## Exercise brief:
Beginning with the line containing "Find all labels, buttons, inputs, and" and ending at the last line of the data, set down every line exactly, leaving out all pictures.

## Exercise input:
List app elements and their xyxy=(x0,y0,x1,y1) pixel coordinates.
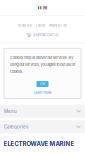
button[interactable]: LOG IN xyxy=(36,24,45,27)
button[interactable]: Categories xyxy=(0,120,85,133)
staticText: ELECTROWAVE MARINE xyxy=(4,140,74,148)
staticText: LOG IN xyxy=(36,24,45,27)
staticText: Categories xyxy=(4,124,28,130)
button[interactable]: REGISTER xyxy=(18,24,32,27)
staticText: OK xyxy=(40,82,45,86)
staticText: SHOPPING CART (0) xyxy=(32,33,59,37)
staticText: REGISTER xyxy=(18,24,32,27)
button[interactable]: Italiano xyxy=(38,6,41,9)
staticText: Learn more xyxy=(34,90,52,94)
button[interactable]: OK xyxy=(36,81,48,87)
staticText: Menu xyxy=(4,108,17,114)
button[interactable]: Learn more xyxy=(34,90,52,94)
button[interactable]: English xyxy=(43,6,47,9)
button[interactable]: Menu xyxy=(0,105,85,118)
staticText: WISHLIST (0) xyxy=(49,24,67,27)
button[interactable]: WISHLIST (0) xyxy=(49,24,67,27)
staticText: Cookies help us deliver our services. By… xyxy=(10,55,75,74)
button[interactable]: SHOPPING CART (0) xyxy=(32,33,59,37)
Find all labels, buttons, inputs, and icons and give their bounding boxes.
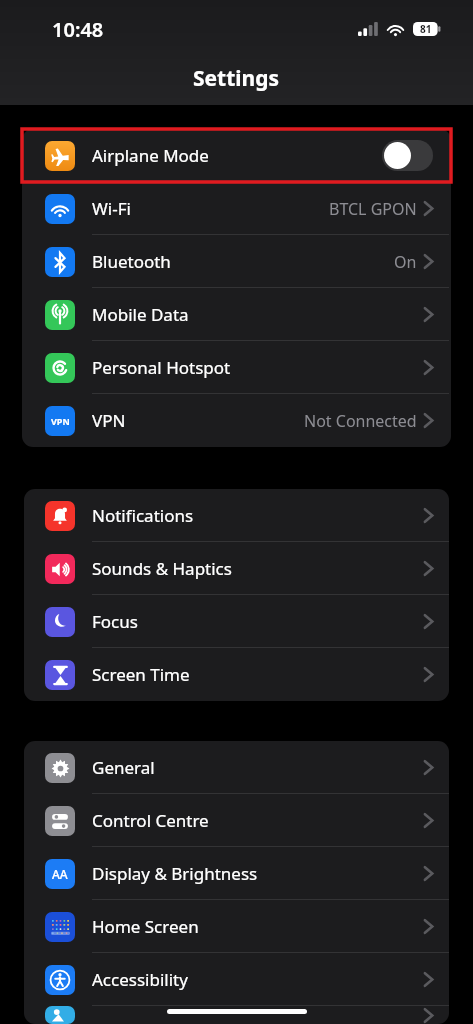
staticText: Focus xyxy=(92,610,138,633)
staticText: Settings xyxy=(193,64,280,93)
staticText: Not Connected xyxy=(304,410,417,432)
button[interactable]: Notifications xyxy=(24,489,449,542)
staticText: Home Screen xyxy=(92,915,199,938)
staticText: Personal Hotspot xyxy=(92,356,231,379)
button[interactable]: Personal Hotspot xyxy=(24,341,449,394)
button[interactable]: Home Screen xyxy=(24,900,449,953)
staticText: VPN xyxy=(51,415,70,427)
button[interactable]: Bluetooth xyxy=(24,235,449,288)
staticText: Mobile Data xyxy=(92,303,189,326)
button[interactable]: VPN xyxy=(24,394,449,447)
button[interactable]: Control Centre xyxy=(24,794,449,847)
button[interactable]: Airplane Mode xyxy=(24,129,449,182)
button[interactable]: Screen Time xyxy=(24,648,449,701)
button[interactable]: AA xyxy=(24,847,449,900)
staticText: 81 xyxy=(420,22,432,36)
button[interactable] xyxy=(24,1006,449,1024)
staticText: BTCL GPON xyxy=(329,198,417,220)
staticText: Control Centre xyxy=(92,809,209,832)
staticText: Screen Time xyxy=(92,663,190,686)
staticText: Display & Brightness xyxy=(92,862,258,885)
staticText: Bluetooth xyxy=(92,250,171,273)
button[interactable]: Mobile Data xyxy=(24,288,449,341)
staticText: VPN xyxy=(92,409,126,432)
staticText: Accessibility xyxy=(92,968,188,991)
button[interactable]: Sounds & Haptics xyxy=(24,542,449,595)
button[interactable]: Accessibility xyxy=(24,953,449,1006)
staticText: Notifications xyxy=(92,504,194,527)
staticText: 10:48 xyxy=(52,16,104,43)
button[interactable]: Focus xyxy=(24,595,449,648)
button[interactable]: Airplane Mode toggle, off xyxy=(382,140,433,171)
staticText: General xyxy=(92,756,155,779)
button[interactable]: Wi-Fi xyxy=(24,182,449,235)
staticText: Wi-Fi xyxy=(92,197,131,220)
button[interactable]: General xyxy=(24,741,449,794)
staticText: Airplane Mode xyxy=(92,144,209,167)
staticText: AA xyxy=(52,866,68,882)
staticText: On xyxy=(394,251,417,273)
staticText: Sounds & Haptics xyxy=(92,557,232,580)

## Task output:
Find all labels, buttons, inputs, and icons and give their bounding boxes.
staticText: Focus xyxy=(92,610,138,633)
staticText: Settings xyxy=(193,64,280,93)
staticText: Not Connected xyxy=(304,410,417,432)
button[interactable]: Notifications xyxy=(24,489,449,542)
staticText: Home Screen xyxy=(92,915,199,938)
staticText: Personal Hotspot xyxy=(92,356,231,379)
button[interactable]: Personal Hotspot xyxy=(24,341,449,394)
button[interactable]: Home Screen xyxy=(24,900,449,953)
staticText: VPN xyxy=(51,415,70,427)
button[interactable]: Bluetooth xyxy=(24,235,449,288)
staticText: Mobile Data xyxy=(92,303,189,326)
button[interactable]: VPN xyxy=(24,394,449,447)
button[interactable]: Control Centre xyxy=(24,794,449,847)
button[interactable]: Airplane Mode xyxy=(24,129,449,182)
button[interactable]: Screen Time xyxy=(24,648,449,701)
button[interactable]: AA xyxy=(24,847,449,900)
staticText: 81 xyxy=(420,22,432,36)
button[interactable] xyxy=(24,1006,449,1024)
staticText: BTCL GPON xyxy=(329,198,417,220)
staticText: Control Centre xyxy=(92,809,209,832)
staticText: Screen Time xyxy=(92,663,190,686)
staticText: Display & Brightness xyxy=(92,862,258,885)
staticText: Bluetooth xyxy=(92,250,171,273)
button[interactable]: Mobile Data xyxy=(24,288,449,341)
staticText: VPN xyxy=(92,409,126,432)
staticText: Accessibility xyxy=(92,968,188,991)
button[interactable]: Sounds & Haptics xyxy=(24,542,449,595)
button[interactable]: Accessibility xyxy=(24,953,449,1006)
staticText: Notifications xyxy=(92,504,194,527)
staticText: 10:48 xyxy=(52,16,104,43)
button[interactable]: Focus xyxy=(24,595,449,648)
button[interactable]: Airplane Mode toggle, off xyxy=(382,140,433,171)
staticText: General xyxy=(92,756,155,779)
button[interactable]: Wi-Fi xyxy=(24,182,449,235)
staticText: Wi-Fi xyxy=(92,197,131,220)
button[interactable]: General xyxy=(24,741,449,794)
staticText: Airplane Mode xyxy=(92,144,209,167)
staticText: AA xyxy=(52,866,68,882)
staticText: On xyxy=(394,251,417,273)
staticText: Sounds & Haptics xyxy=(92,557,232,580)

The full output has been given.